Ipsen to buy rare disease firm Clementia for up to $1.31bn

France’s Ipsen has agreed to buy Canadian rare diseases biotech Clementia Pharmaceuticals in a deal worth up to $1.31 billion.

The French pharma has clinched a deal to buy Montreal-based Clementia at $25 per share in cash, which translates into an upfront payment of $1.04 billion.

Ipsen will also pay $6 in a contingent value right, if the FDA accepts a filing for Clementia’s lead drug to treat a rare bone disorder, worth an additional $263 million.

Clementia’s lead drug is palovarotene, an investigational retinoic acid receptor gamma selective agonist, for treatment of fibrodysplasia ossificans progressiva (FOP), multiple osteochondromas (MO) and other diseases.

A filing for FOP is expected in the second half of this year, paving the way for a potential launch in mid-2020.

Ipsen will pay the contingent value rights (CVR) of $6 per share if the FDA accepts a separate filing for palovarotene in the MO indication, a rare bone disease for which it is in phase 2 development.

Palovarotene is also in phase 1 development for dry eye disease.

Palovarotene has received orphan drug designation for FOP and MO from the Food and Drug Administration (FDA) and the European Medicines Agency (EMA), and Fast Track, Breakthrough Therapy and Rare Pediatric Disease designations for FOP from the FDA.

The acquisition will continue with the transformation of Ipsen under chief executive David Meek, who is aiming to increase the company’s presence in rare and ultra-rare diseases.

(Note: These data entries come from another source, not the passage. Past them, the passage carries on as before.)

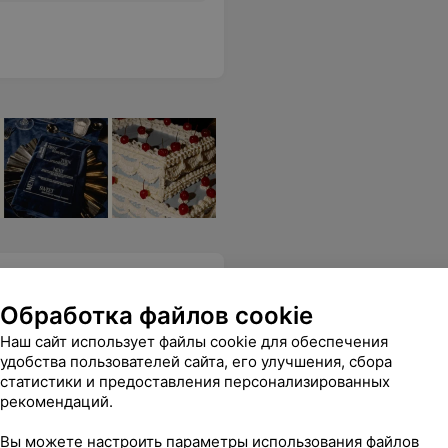
Обработка файлов cookie
Наш сайт использует файлы cookie для обеспечения
удобства пользователей сайта, его улучшения, сбора
е или берете по акции, т.к. обслуживание на высоте в любом случае, а кофе....кофе нужно пробовать и наслаждаться))))
Еще
статистики и предоставления персонализированных
рекомендаций.
Вы можете настроить параметры использования файлов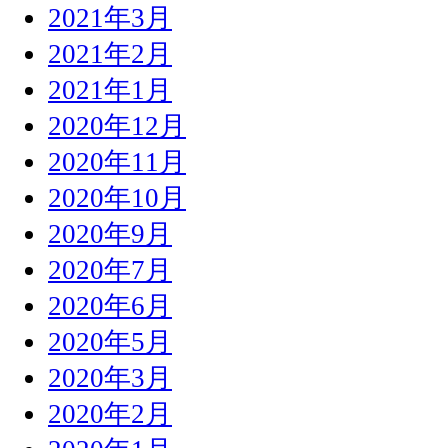
2021年3月
2021年2月
2021年1月
2020年12月
2020年11月
2020年10月
2020年9月
2020年7月
2020年6月
2020年5月
2020年3月
2020年2月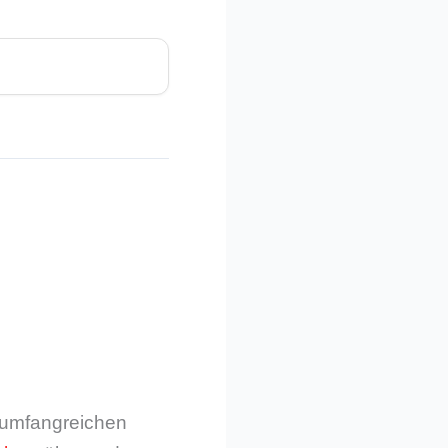
m umfangreichen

He is hoping to improve the value of the company’s pipeline with innovative drugs that could be first, or best, in their classes.

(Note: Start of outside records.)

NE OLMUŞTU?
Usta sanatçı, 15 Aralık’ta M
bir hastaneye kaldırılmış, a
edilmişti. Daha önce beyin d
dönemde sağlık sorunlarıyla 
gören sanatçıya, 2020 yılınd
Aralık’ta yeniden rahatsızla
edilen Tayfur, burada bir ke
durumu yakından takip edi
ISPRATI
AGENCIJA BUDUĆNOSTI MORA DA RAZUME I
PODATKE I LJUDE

Palovarotene is an attractive target for Ipsen because it is close to market and has good chances of approval, and if it does get to market competition is limited.

The transaction will be fully financed by Ipsen’s existing cash and lines of credit and significantly increases the level of net debt.

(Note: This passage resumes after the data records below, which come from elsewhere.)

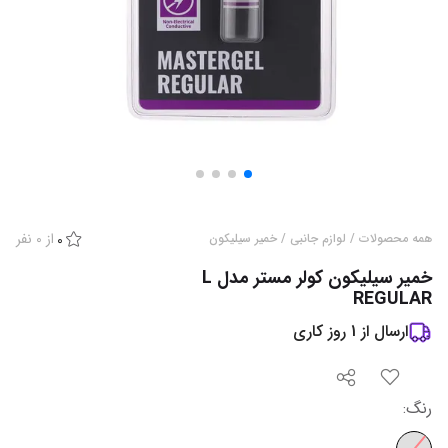
از
0
نفر
همه محصولات
/
لوازم جانبی
/
خمیر سیلیکون
0
خمیر سیلیکون کولر مستر مدل L
REGULAR
ارسال از
1
روز کاری
رنگ
:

It is expected to slightly reduce Ipsen’s core operating margin for 2019 and 2020, because of the costs of the ongoing clinical trials and preparation for the commercial launch of palovarotene.

Consequently, Ipsen is updating its 2019 financial objectives and expects unchanged sales growth of greater than 13.0% at current exchange rates.

Core operating margin will be around 30.0% of net sales which is down slightly from previous guidance of around 31.0% of net sales, excluding other potential investments in pipeline expansion initiatives.

The deal is subject to approval under Canada’s competition rules, and is expected to go ahead in Q2.